======== Data excerpts

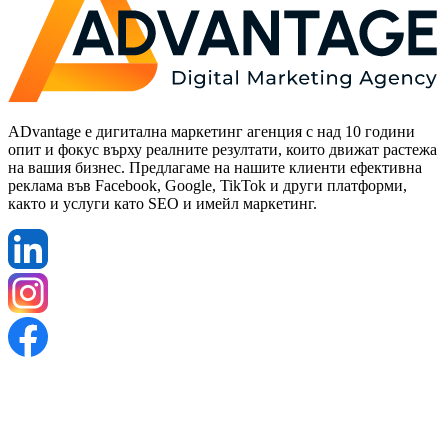
ADvantage е дигитална маркетинг агенция с над 10 години
опит и фокус върху реалните резултати, които движат растежа
на вашия бизнес. Предлагаме на нашите клиенти ефективна
реклама във Facebook, Google, TikTok и други платформи,
както и услуги като SEO и имейл маркетинг.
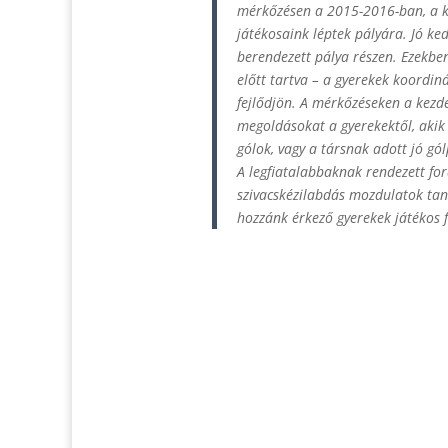
mérkőzésen a 2015-2016-ban, a k
játékosaink léptek pályára. Jó ked
berendezett pálya részen. Ezekben
előtt tartva – a gyerekek koordin
fejlődjön. A mérkőzéseken a kezde
megoldásokat a gyerekektől, akik
gólok, vagy a társnak adott jó gó
A legfiatalabbaknak rendezett for
szivacskézilabdás mozdulatok tan
hozzánk érkező gyerekek játékos f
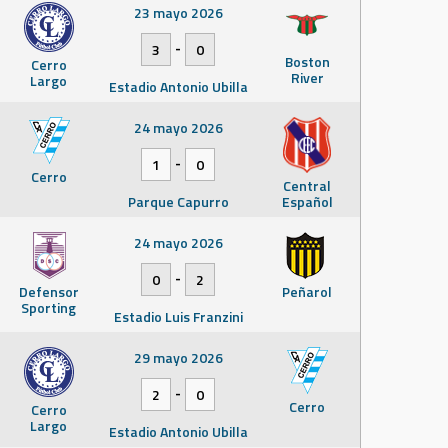
23 mayo 2026
-
3
0
Boston
Cerro
River
Largo
Estadio Antonio Ubilla
24 mayo 2026
-
1
0
Cerro
Central
Parque Capurro
Español
24 mayo 2026
-
0
2
Defensor
Peñarol
Sporting
Estadio Luis Franzini
29 mayo 2026
-
2
0
Cerro
Cerro
Largo
Estadio Antonio Ubilla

================

Work task
If a record above contains a picture, leave the picture out and transcribe everything else exactly.

Answer section
ADvantage е дигитална маркетинг агенция с над 10 години
опит и фокус върху реалните резултати, които движат растежа
на вашия бизнес. Предлагаме на нашите клиенти ефективна
реклама във Facebook, Google, TikTok и други платформи,
както и услуги като SEO и имейл маркетинг.
mérkőzésen a 2015-2016-ban, a k
játékosaink léptek pályára. Jó ked
berendezett pálya részen. Ezekben
előtt tartva – a gyerekek koordin
fejlődjön. A mérkőzéseken a kezde
megoldásokat a gyerekektől, akik
gólok, vagy a társnak adott jó gó
A legfiatalabbaknak rendezett for
szivacskézilabdás mozdulatok tan
hozzánk érkező gyerekek játékos f
23 mayo 2026
-
3
0
Boston
Cerro
River
Largo
Estadio Antonio Ubilla
24 mayo 2026
-
1
0
Cerro
Central
Parque Capurro
Español
24 mayo 2026
-
0
2
Defensor
Peñarol
Sporting
Estadio Luis Franzini
29 mayo 2026
-
2
0
Cerro
Cerro
Largo
Estadio Antonio Ubilla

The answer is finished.